Common strategy in regulating amino acid transporter genes and biosynthetic genes. Both amino acid transporters and biosynthetic enzymes can fulfill the need of an organism for certain amino acids. This results in a tendency to coordinate the expression of the genes for these classes of proteins by using a shared regulatory mechanism. As shown for three amino acid-related genes, this tendency is specific for each phylogenetic clade. The regulatory elements were identified using our Riboswitch Web server (RibEx) (1) and previously reported data (2). [1], the S_MK riboswitch regulates metK genes in lactic acid bacteria, including Enterococcus, Streptococcus, and Lactococcus spp. (see reference 33). [2], in streptococci, unlike other members of the Firmicutes, methionine biosynthesis and transport are controlled by protein transcription factors, in this case, MtaR, MetR, and CmbR (see reference 67). Organism names and gene color codes are described in the legends of Fig. 2 and 3.

FIG. 10.

Regulatory genes controlled by the T-box mechanism. Organism abbreviations and color codes are described in the legends of Fig. 2 and 3. COG1940 is annotated as a “negative regulator of the xylose operon”; this annotation does not correspond to the function deduced from its Phe T-box specificity.
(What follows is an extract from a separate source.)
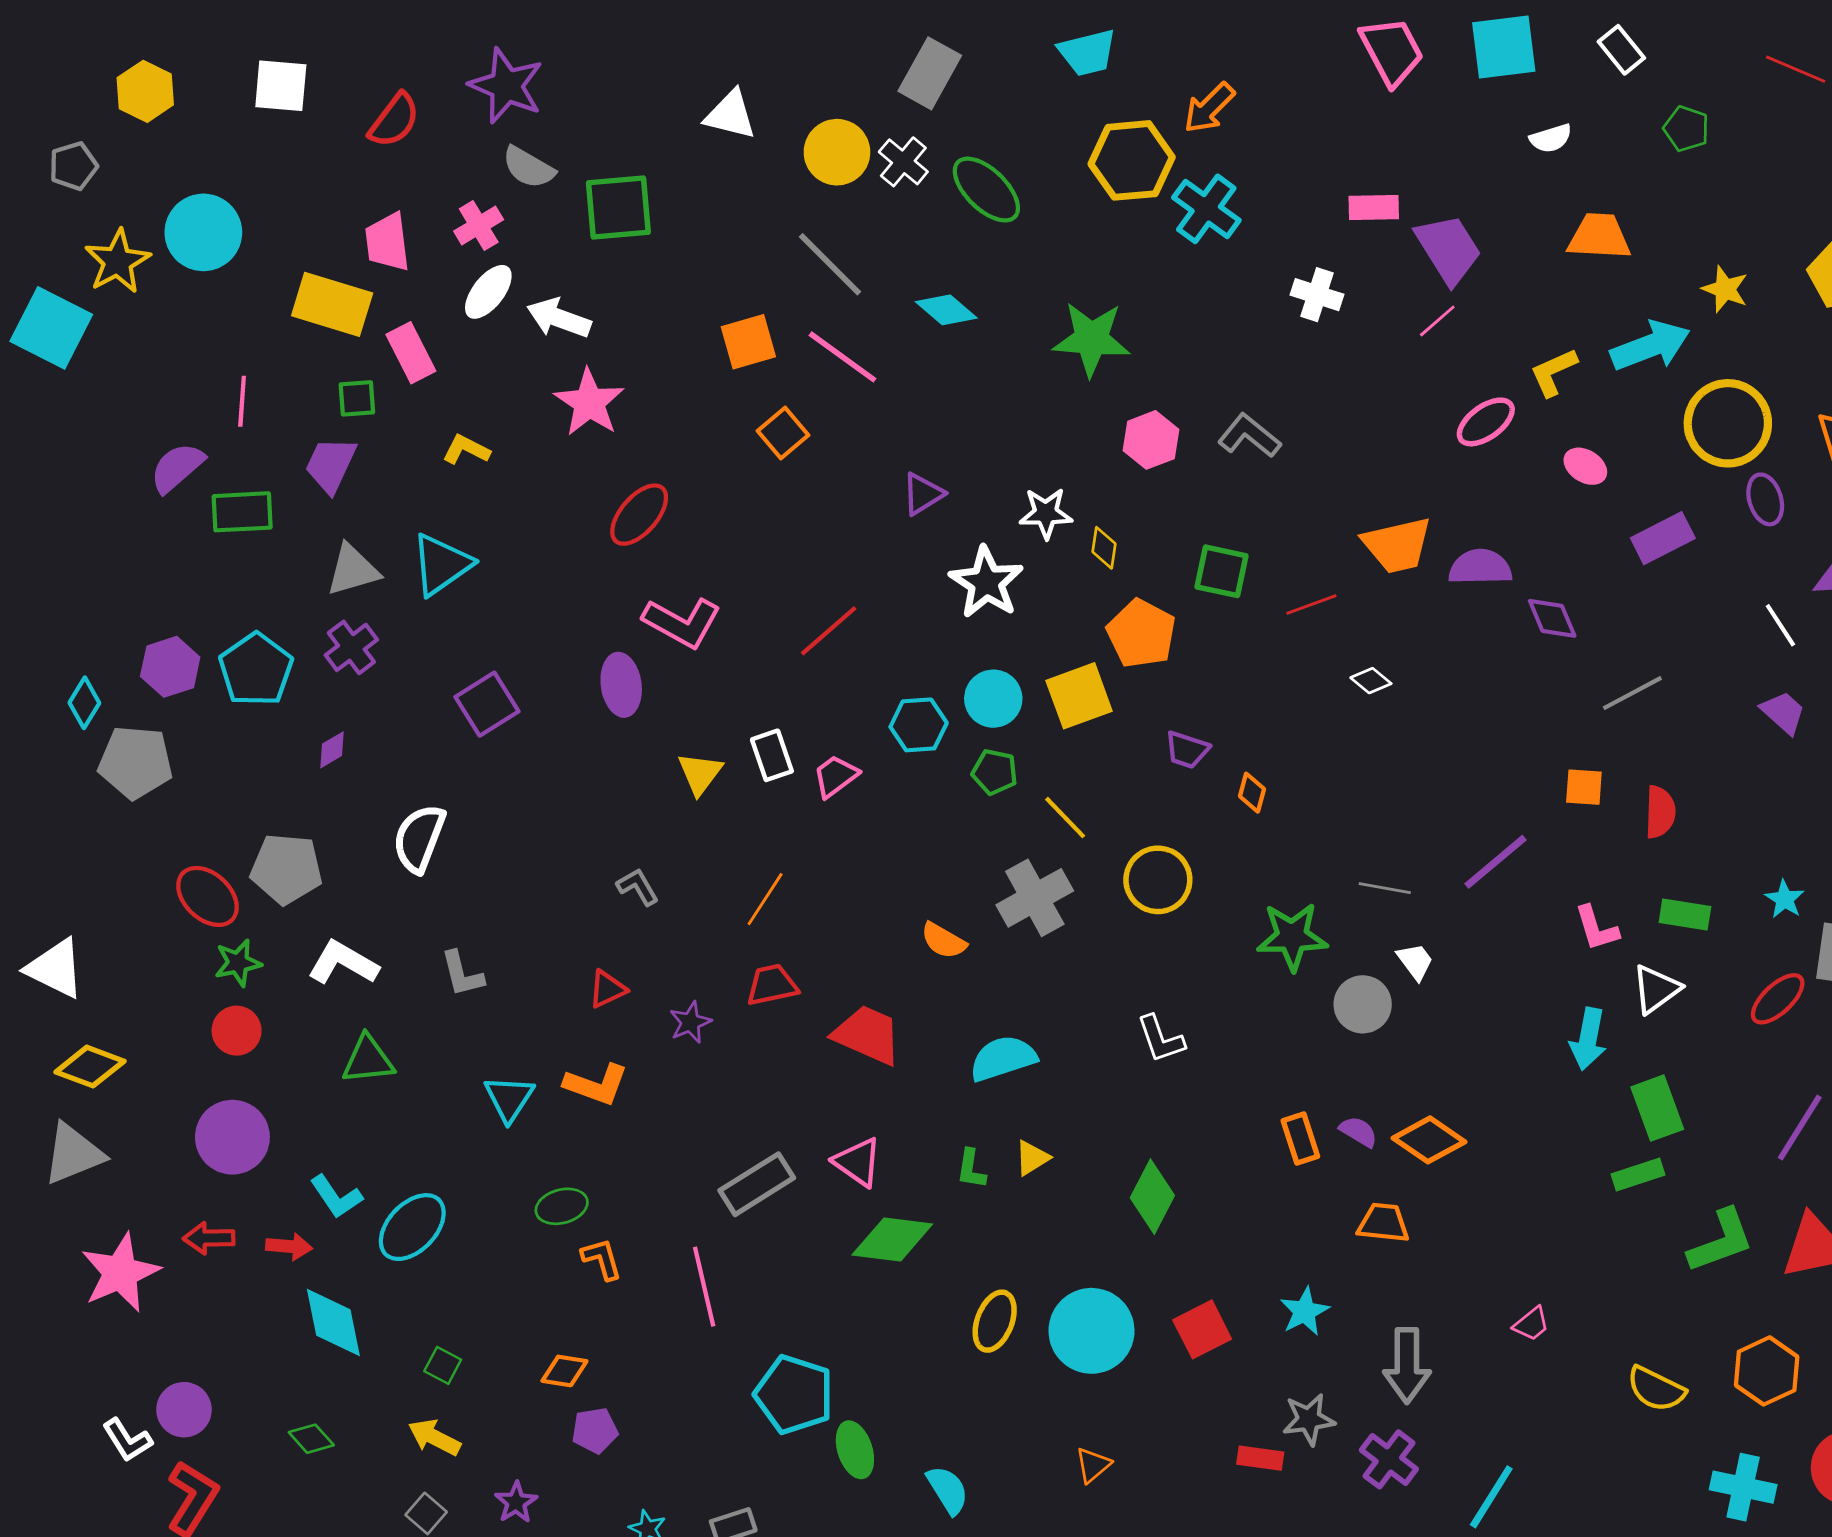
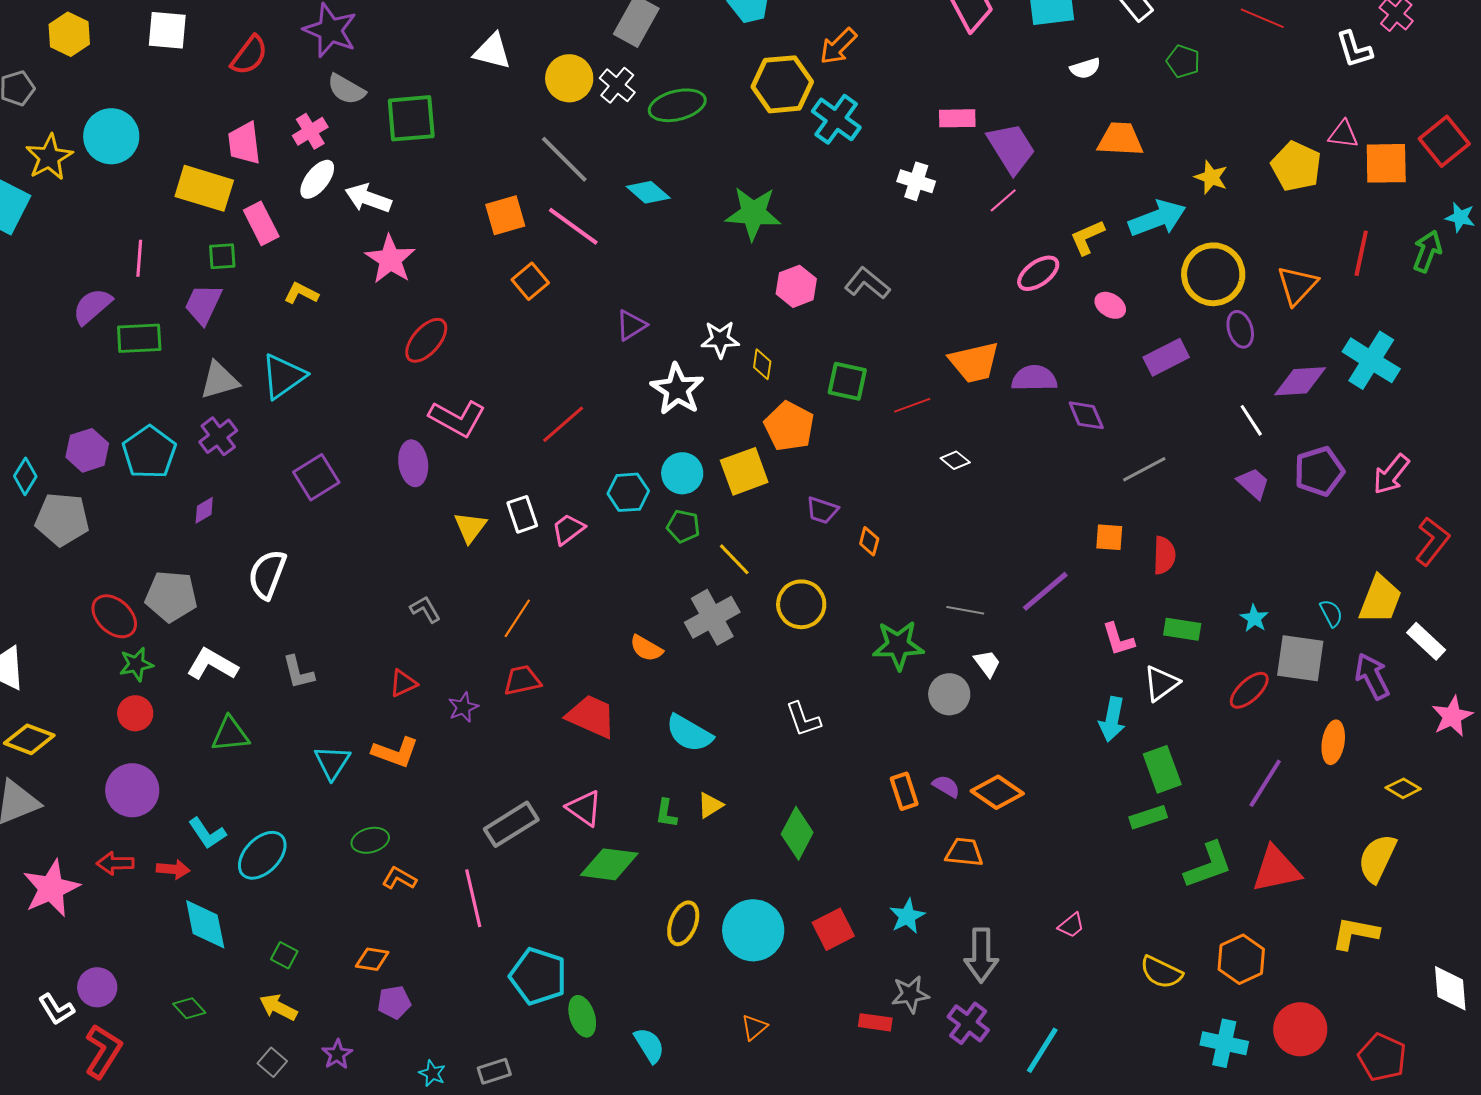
green ellipse: (986, 190) -> (677, 105), turned -58
cyan semicircle: (1003, 1058) -> (689, 733), turned -132
orange L-shape: (602, 1259) -> (399, 878), turned -44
COG3070 corresponds to a “regulator of competence-specific genes”; its true function is unknown, but it is predicted to be related to its Ser specifier sequence and the fact that is cotranscribed with serS. COG2207 is the family of AraC transcriptional regulators. The Roseiflexus (Rosei) sp. regulatory genes do not belong to any COG family but are annotated in GenBank as “putative transcriptional regulators, MerR family.”